TLDR: Census data is complicated.
The simplest actual answer to your question: If you type in "united states" on the front page of American FactFinder, you can get to the "Community Facts" page for the US, which has direct links to several kinds of data at the national level.
Probably way more than you really wanted to know:
More generally, Census data is a very simple phrase behind which lies a ton of variety, nuance and detail. I've spent several years now working on various projects to make Census data easier to use, and it's harder than you would guess. Even a straightforward concept like "population" has multiple answers from the US Census: every ten years the Decennial census comes up with one count; annually, the American Community Survey (ACS) estimates the population using a different methodology, and every month, the Population Estimates program produces its own numbers. Oh, and also monthly the Census Bureau and the Bureau of Labor Statistics update the Current Population Survey (CPS) which has its own total population number.
Is there no straightforward to say "I want data X about region Y, grouped by subregion Z, give it to me now, please and thank you"? Importantly, Y may be "the entire United States", and ideally, X may include multiple data points.
For the American Community Survey alone, there are several hundred table variants, and several of the variants come in two forms, and some of them come in about 20 forms because they break down figures according to race or hispanic status. (In total, there are over 1400 tables in the ACS). Because the raw data can't be released for privacy protections, the Census needs to presumptively tabulate all the different kinds of cross-referenced data people might want. (And some of the data you may want is collected in the CPS or other programs.)
the Census Bureau data is tabulated into "summary levels" which represent different classes of geography. The ACS Glossary has a summary level list has 188 different kinds of value for Y, with hundreds of thousands of actual values. And there are more summary levels than on that list. The Missouri Census Data Center (MCDC) has delved into summary levels and tried to compile a master list which has 220 of them.
These lists are complicated for technical reasons (mostly to do with the next section) but even if you think in terms of simple shapes-on-a-map, there are about 30 basic geographies.

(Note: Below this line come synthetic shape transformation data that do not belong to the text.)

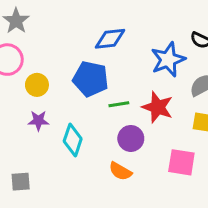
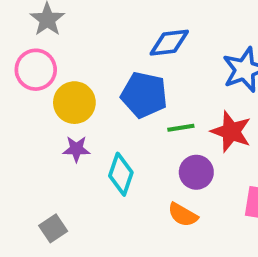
yellow circle: (37, 85) -> (74, 103), size x1.4
gray square: (21, 182) -> (53, 228), turned -30

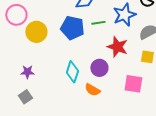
green line: (181, 128) -> (98, 23), moved
purple star: (76, 149) -> (27, 72), moved
cyan diamond: (121, 174) -> (72, 72), moved

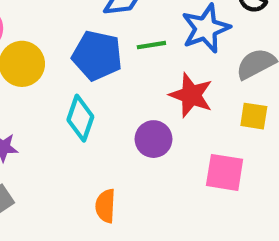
cyan diamond: (72, 72) -> (80, 118), moved
orange semicircle: (92, 90) -> (105, 206), moved, turned 63

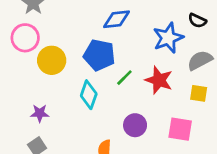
green line: (151, 45) -> (124, 78), moved, turned -36
purple circle: (154, 139) -> (135, 125), moved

Also, for the US and for states, there's a separate concept ("geographic components") to do with "give me the total of data X for just the people living in "urban areas", or "not in a metropolitan or micropolitan statistical area". There are about 20 of these components.
grouped by subregion Z
only some Census geographies are by definition properly contained by specific other geographies. Cities (sumlevel 160, formally known as "places") cross census tract and county boundaries, adding a bit of complexity to one commonly desired grouping. And in some parts of the country, locally prevailing government systems make "places" a less appropriate way to break things up: things are different in many ways in New England, especially.
Oh, and "the census year from which I want the data." Census maps change every ten years, so data is not always comparable across Census releases. How you do your comparisons when that happens depends sometimes on whether you're looking at statistical areas like census tracts, or legal areas like states and counties. And the questions change too, not just the maps. In 2000, the Census Bureau allowed people to select more than one race, complicating comparison of new data with data collected before then.
Third Party Projects
A lot of people have worked on third-party projects to make Census data easier to use. I invite you to check out a project I've worked on called Census Reporter. It's limited to the American Community Survey for the foreseeable future. I'm proud of what we've done, and we get great feedback, but I know for a fact we have a long way to go to make it as easy to find tables as you (and I!) want.
Besides Census Reporter, there's a commercial project called Social Explorer which has done a lot of work to make the data more directly cross-comparable. You may be able to access it through your local library.
There are some other great projects which also take on these challenges, but which tend to be aimed at researchers who are more deeply invested. For example, the aforementioned MCDC, NHGIS, IPUMS, Census.IRE.org (which I also helped to make), and I'm sure more that I'm forgetting.